Set down, exactly and in full, the line holding "온라인룰렛게임 (25, 2457)" and all the lines after it until the listing ends, and nothing else.
○ ○ ○ ○ ○
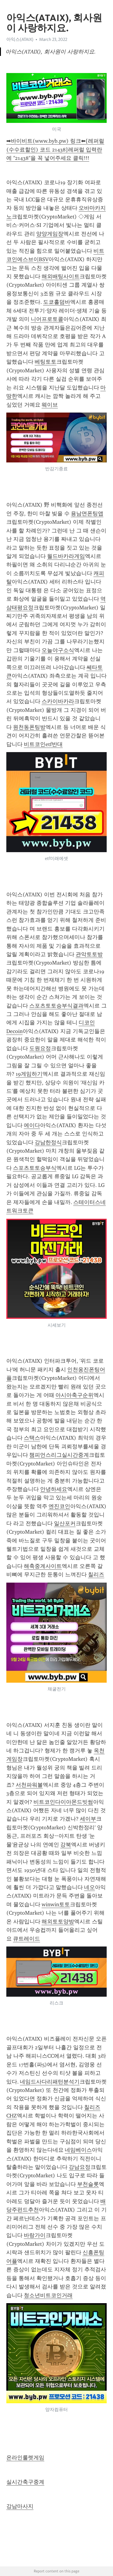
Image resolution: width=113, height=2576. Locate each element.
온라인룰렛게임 (25, 2457)
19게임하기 (29, 1074)
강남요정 (79, 2167)
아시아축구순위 (74, 1395)
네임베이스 (78, 2150)
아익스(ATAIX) (19, 39)
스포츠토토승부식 (34, 1168)
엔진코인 (59, 1506)
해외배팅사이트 (61, 276)
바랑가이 (35, 2235)
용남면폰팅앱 (87, 513)
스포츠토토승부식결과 (56, 1005)
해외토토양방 (58, 1921)
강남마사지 (19, 2506)
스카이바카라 (58, 701)
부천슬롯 (88, 2184)
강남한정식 (48, 1142)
○ ○ ○ ○ ○
#### [Problem solution]
온라인룰렛게임 (25, 2457)
19게임하기 (29, 1074)
강남요정 (79, 2167)
아시아축구순위 (74, 1395)
네임베이스 (78, 2150)
아익스(ATAIX) (19, 39)
스포츠토토승부식 (34, 1168)
엔진코인 (59, 1506)
해외배팅사이트 (61, 276)
바랑가이 (35, 2235)
용남면폰팅앱 (87, 513)
스포츠토토승부식결과 (56, 1005)
해외토토양방 (58, 1921)
강남마사지 (19, 2506)
스카이바카라 (58, 701)
부천슬롯 (88, 2184)
강남한정식 (48, 1142)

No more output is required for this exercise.